▶ Provided records:
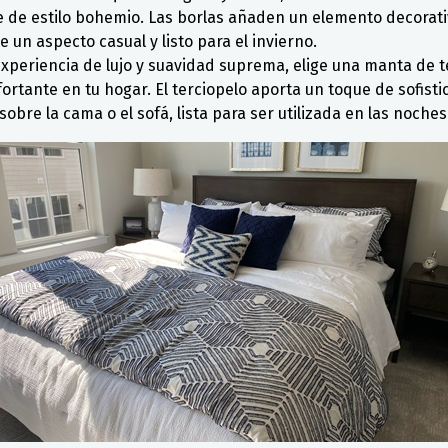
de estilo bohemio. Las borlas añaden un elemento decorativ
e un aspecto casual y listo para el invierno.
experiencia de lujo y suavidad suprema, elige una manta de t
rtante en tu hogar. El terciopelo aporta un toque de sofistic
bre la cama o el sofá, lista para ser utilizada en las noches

* * *

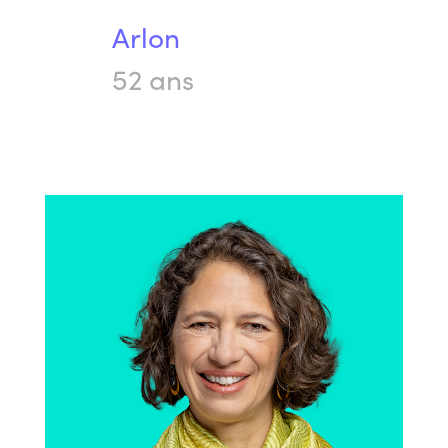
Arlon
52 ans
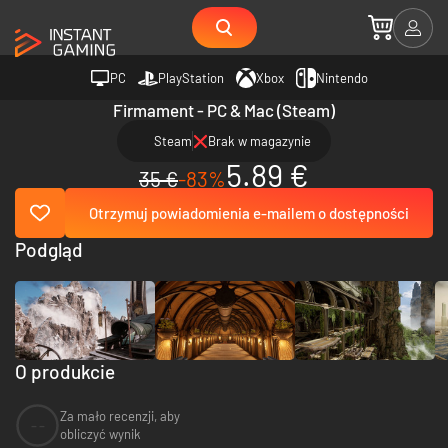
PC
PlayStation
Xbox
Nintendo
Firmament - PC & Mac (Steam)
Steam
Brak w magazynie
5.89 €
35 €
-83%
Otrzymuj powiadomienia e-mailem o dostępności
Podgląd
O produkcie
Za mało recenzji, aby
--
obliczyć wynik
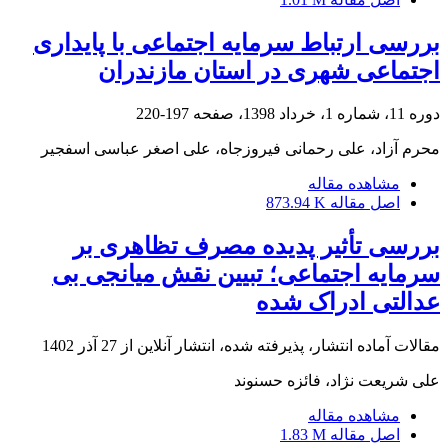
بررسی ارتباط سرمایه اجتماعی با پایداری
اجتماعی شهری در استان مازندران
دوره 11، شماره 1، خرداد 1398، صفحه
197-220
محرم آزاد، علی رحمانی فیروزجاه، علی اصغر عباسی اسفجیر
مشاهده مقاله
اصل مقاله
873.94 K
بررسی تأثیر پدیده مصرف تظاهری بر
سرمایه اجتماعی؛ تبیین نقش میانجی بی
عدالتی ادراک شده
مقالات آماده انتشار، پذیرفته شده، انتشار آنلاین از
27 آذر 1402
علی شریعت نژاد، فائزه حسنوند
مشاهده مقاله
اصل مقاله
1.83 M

▶ Directions: Please, from the entries above, set down exactly the lines from the one containing "e un aspecto casual y listo para el invierno." through the one containing "bre la cama", and only those.

▶ Solution below:
e un aspecto casual y listo para el invierno.
experiencia de lujo y suavidad suprema, elige una manta de t
rtante en tu hogar. El terciopelo aporta un toque de sofistic
bre la cama o el sofá, lista para ser utilizada en las noches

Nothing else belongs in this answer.